Treatment-related adverse events. With regard to grade ≥3 TRAEs in the subsequent-abemaciclib, neutropenia and diarrhea were observed in 16.0% (4/25); appetite loss and fatigue in 12.0% (3/25); leukopenia and anemia in 8.0% (2/25); and thrombocytopenia and liver dysfunction in 4.0% (1/25) of patients (Table IV).
Treatment related toxicities in patients with ER+/HER2– MBC treated with subsequent-abemaciclib after disease progression on prior-palbociclib.

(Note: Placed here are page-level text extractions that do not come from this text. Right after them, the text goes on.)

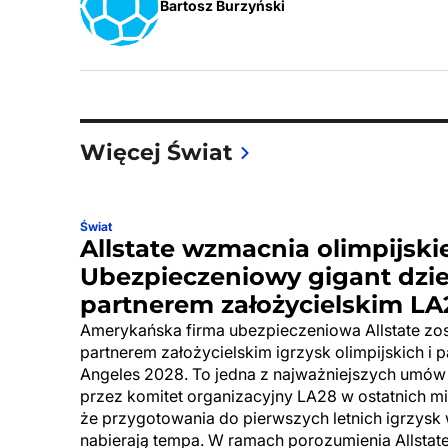
Bartosz Burzyński
Więcej Świat
Świat
Allstate wzmacnia olimpijskie
Ubezpieczeniowy gigant dzi
partnerem założycielskim LA
Amerykańska firma ubezpieczeniowa Allstate zos
partnerem założycielskim igrzysk olimpijskich i p
Angeles 2028. To jedna z najważniejszych umów
przez komitet organizacyjny LA28 w ostatnich mie
że przygotowania do pierwszych letnich igrzysk
nabierają tempa. W ramach porozumienia Allstat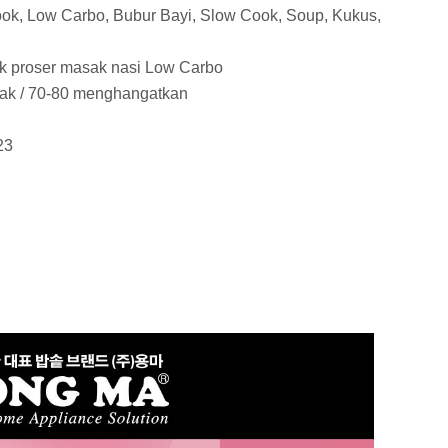
k, Low Carbo, Bubur Bayi, Slow Cook, Soup, Kukus,
uk proser masak nasi Low Carbo
sak / 70-80 menghangatkan
23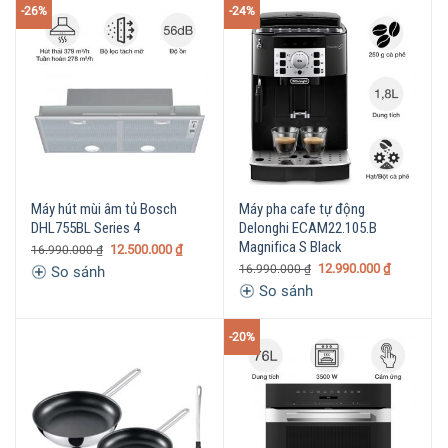
-26%
-24%
Máy hút mùi âm tủ Bosch
Máy pha cafe tự động
DHL755BL Series 4
Delonghi ECAM22.105.B
Magnifica S Black
12.500.000
₫
16.990.000
₫
12.990.000
₫
16.990.000
₫
So sánh
So sánh
-20%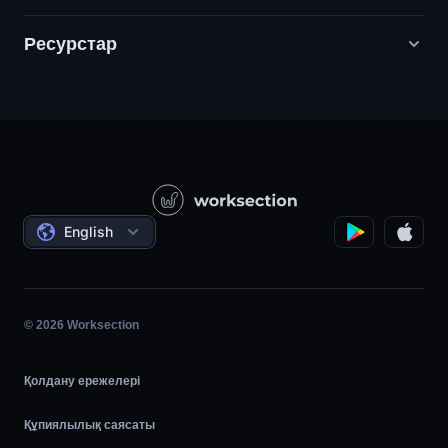
Ресурстар
Цифрлық маркетинг агенттіктері
PR / HR / Шығармашылық / Кеңес беру
Қолдау
Өнім компаниялары
Білім қоры
Құрылыс
Бейне сабақтар
Әлеуметтік жобалар
Келісімдер
English
Жобаны басқару
Серіктестік бағдарлама
Сағаттық жұмыс
Шапшаң
© 2026 Worksection
Қолдану ережелері
Құпиялылық саясаты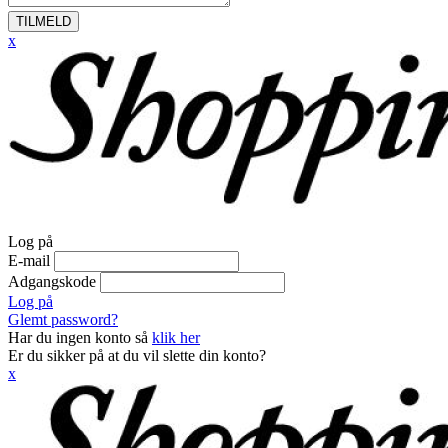
TILMELD
x
Log på
E-mail
Adgangskode
Log på
Glemt password?
Har du ingen konto så
klik her
Er du sikker på at du vil slette din konto?
x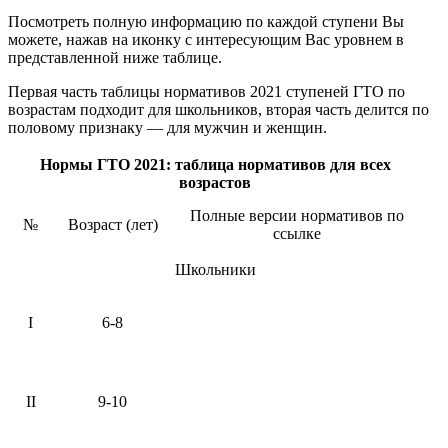
Посмотреть полную информацию по каждой ступени Вы
можете, нажав на иконку с интересующим Вас уровнем в
представленной ниже таблице.
Первая часть таблицы нормативов 2021 ступеней ГТО по
возрастам подходит для школьников, вторая часть делится по
половому признаку — для мужчин и женщин.
Нормы ГТО 2021: таблица нормативов для всех
возрастов
Полные версии нормативов по
№
Возраст (лет)
ссылке
Школьники
I
6-8
II
9-10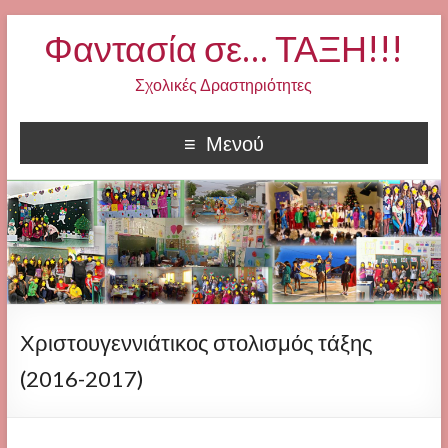
Φαντασία σε… ΤΑΞΗ!!!
Σχολικές Δραστηριότητες
Μενού
Χριστουγεννιάτικος στολισμός τάξης
(2016-2017)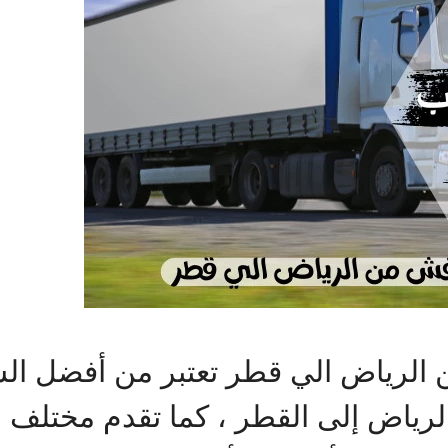
لرياض الي قطر تعتبر من أفضل ال
لرياض إلى القطر ، كما تقدم مختلف ال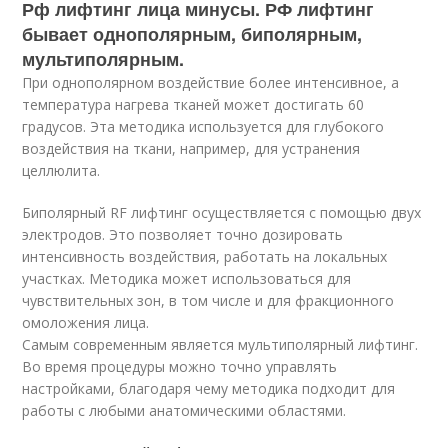
Рф лифтинг лица минусы. РФ лифтинг
бывает однополярным, биполярным,
мультиполярным.
При однополярном воздействие более интенсивное, а
температура нагрева тканей может достигать 60
градусов. Эта методика используется для глубокого
воздействия на ткани, например, для устранения
целлюлита.
Биполярный RF лифтинг осуществляется с помощью двух
электродов. Это позволяет точно дозировать
интенсивность воздействия, работать на локальных
участках. Методика может использоваться для
чувствительных зон, в том числе и для фракционного
омоложения лица.
Самым современным является мультиполярный лифтинг.
Во время процедуры можно точно управлять
настройками, благодаря чему методика подходит для
работы с любыми анатомическими областями.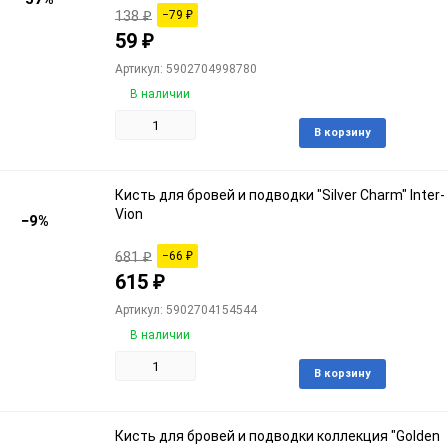
138
₽
−79
₽
59
₽
Артикул: 5902704998780
В наличии
Доба
В корзину
в
избра
Кисть для бровей и подводки "Silver Charm" Inter-
Vion
−9%
681
₽
−66
₽
615
₽
Артикул: 5902704154544
В наличии
Доба
В корзину
в
избра
Кисть для бровей и подводки коллекция "Golden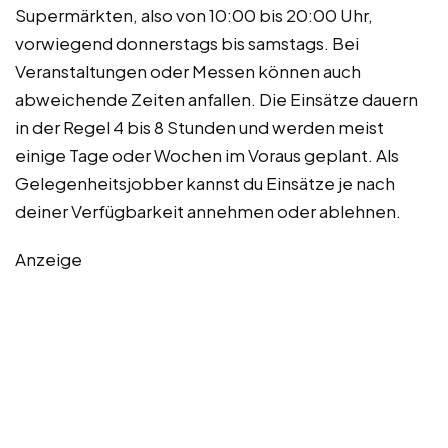
Supermärkten, also von 10:00 bis 20:00 Uhr,
vorwiegend donnerstags bis samstags. Bei
Veranstaltungen oder Messen können auch
abweichende Zeiten anfallen. Die Einsätze dauern
in der Regel 4 bis 8 Stunden und werden meist
einige Tage oder Wochen im Voraus geplant. Als
Gelegenheitsjobber kannst du Einsätze je nach
deiner Verfügbarkeit annehmen oder ablehnen.
Anzeige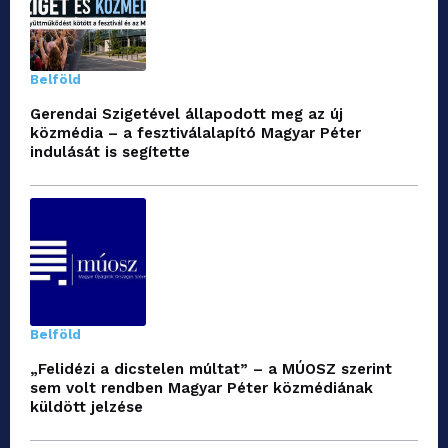
Belföld
Gerendai Szigetével állapodott meg az új
közmédia – a fesztiválalapító Magyar Péter
indulását is segítette
Belföld
„Felidézi a dicstelen múltat” – a MÚOSZ szerint
sem volt rendben Magyar Péter közmédiának
küldött jelzése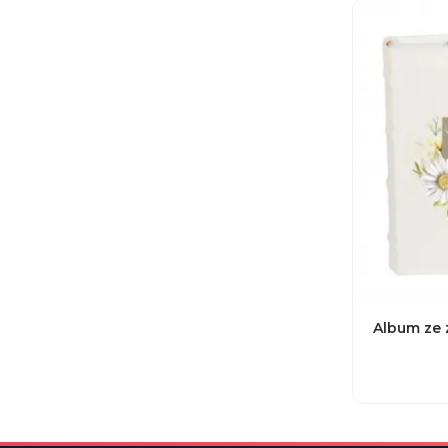
Album ze 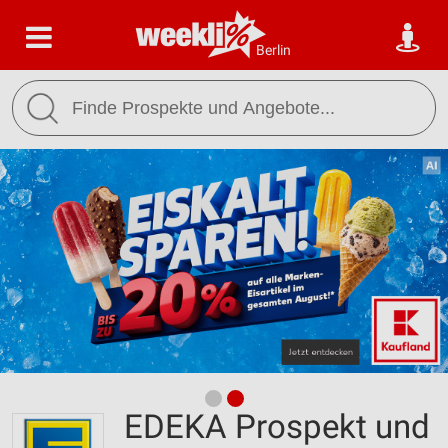
Berlin
EDEKA Prospekt und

Exposures to the treatment. Twelve patients (48.0%) required dose reduction due to TRAEs grade ≥3 in subsequent-abemaciclib. Of them, 10 patients required one dose-level reduction and 2 needed two dose-level reductions. Three patients (12.0%) required dose discontinuation: two had uncontrollable appetite loss and nausea and one had pneumonia (Table V).
Dose reduction and discontinuation of subsequent-abemaciclib in patients with ER+/HER2– MBC after disease progression on prior-palbociclib.
Time to the first use of chemotherapy and treatments after subsequent CDK4/6i administration. Of the 25 patients, 12 were not administered any prior chemotherapy and the median TTC in those treated with subsequent-abemaciclib was 33.9 months (95%CI=11.334-56.136) (Figure 2). Next-line treatment after disease progression on subsequent-abemaciclib in the patients who were not administered prior chemotherapy was performed in 2 (8.0%) who were treated with ET and in 12 (48.0%) who were treated with chemotherapy (1 taxane-based, 7 eribulin, and 4 oral 5-fluorouracil). The median PFS in patients treated with chemotherapy after disease progression on subsequent-abemaciclib treatment was 6.2 months (95%CI=3.484-8.916) (Figure 3).
Kaplan–Meier curve analysis of the time to treatment chemotherapy in patients with ER+/HER2– MBC who were treated with subsequent-abemaciclib after disease progression on palbociclib (no administration of any prior chemotherapy, n=12). TTC: Time to treatment chemotherapy; ER: estrogen receptor; HER2, human epidermal growth factor receptor 2; MBC: metastatic breast cancer; CI: confidence interval.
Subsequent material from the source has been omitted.